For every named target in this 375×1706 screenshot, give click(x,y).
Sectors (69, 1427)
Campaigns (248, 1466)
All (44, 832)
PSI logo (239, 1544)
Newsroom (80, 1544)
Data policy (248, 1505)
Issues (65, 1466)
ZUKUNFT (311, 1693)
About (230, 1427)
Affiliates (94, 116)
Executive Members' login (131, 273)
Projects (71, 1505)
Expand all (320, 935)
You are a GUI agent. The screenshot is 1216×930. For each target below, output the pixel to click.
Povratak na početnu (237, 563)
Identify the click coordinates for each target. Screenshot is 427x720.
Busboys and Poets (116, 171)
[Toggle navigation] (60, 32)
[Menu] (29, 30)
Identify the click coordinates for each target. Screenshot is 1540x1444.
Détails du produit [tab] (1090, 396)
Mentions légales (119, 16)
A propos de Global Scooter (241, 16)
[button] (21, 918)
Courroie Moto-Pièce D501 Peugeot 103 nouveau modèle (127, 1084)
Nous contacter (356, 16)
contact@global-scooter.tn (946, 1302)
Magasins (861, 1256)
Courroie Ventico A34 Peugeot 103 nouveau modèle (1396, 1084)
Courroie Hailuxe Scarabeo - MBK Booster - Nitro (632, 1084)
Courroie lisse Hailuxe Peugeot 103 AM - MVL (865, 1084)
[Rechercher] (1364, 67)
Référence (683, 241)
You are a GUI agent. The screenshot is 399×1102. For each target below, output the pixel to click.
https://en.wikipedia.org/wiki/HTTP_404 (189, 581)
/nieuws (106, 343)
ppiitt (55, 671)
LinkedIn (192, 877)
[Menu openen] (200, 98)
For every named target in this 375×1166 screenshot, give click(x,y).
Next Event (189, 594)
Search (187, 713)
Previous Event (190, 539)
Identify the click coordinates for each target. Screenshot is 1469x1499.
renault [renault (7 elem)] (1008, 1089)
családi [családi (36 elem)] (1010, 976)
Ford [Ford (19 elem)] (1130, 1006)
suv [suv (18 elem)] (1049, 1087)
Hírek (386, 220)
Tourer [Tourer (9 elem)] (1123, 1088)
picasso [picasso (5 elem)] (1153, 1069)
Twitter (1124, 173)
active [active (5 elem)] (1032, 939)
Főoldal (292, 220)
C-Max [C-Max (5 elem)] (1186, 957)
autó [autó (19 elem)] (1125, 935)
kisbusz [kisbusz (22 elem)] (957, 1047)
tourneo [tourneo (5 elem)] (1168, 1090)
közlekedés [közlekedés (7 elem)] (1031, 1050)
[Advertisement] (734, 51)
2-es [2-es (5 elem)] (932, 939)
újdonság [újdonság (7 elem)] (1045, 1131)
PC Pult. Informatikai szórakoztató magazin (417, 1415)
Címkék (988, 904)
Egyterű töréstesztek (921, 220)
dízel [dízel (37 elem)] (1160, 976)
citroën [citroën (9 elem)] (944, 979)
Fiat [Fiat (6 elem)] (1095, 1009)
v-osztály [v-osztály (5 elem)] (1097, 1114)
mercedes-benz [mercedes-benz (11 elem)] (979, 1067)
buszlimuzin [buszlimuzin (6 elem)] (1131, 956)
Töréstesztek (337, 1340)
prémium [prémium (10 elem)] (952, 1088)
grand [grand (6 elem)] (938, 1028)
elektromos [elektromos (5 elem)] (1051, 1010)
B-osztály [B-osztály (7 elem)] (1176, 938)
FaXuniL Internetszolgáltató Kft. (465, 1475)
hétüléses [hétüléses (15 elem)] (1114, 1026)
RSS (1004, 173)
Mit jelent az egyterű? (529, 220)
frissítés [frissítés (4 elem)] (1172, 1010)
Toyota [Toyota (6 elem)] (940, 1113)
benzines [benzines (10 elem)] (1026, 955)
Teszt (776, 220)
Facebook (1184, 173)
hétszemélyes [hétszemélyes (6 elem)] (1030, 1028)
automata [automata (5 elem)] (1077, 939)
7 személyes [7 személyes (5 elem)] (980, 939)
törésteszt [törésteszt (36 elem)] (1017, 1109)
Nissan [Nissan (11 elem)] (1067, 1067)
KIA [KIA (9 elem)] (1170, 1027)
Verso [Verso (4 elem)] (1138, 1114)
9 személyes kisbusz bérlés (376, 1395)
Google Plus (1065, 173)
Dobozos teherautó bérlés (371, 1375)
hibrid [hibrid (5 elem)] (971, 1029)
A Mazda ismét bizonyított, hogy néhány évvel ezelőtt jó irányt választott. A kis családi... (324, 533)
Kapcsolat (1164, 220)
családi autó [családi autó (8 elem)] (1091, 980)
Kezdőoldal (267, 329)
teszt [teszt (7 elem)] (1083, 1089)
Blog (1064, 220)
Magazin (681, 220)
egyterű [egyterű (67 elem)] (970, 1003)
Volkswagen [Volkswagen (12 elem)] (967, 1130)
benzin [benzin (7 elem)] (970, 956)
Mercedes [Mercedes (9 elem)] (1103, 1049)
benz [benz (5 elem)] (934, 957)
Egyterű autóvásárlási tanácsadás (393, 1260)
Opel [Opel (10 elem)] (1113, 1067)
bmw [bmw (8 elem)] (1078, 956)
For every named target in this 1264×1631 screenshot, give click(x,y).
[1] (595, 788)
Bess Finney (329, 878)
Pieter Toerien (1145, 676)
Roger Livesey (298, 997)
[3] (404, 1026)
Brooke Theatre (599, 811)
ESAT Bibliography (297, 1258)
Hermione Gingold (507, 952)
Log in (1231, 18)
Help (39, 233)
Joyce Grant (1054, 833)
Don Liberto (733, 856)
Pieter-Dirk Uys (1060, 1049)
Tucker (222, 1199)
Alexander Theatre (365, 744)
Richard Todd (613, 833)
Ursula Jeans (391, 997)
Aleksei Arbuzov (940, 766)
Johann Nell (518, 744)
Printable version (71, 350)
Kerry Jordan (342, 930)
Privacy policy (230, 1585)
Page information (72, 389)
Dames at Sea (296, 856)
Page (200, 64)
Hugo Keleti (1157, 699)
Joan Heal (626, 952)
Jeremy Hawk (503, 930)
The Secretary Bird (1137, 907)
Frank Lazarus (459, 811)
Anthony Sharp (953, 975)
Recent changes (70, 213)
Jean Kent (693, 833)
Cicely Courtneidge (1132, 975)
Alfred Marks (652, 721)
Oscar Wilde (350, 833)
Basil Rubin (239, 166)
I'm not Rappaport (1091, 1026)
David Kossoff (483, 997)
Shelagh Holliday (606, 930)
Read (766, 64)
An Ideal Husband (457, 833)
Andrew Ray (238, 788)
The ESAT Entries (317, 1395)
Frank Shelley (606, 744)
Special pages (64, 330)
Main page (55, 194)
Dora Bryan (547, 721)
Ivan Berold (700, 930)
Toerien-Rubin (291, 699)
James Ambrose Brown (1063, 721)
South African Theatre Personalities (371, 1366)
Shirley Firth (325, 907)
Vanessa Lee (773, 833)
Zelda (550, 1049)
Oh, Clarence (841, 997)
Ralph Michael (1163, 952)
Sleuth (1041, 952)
※ ※ ※
• [Work order] Copy out all lines of the material above in which "named" occurs.

• [Answer to this problem]
For every named target in this 375×1706 screenshot, give click(x,y).
For every named target in this 375×1166 screenshot, give click(x,y).
For every named target in this 1264×1631 screenshot, give click(x,y).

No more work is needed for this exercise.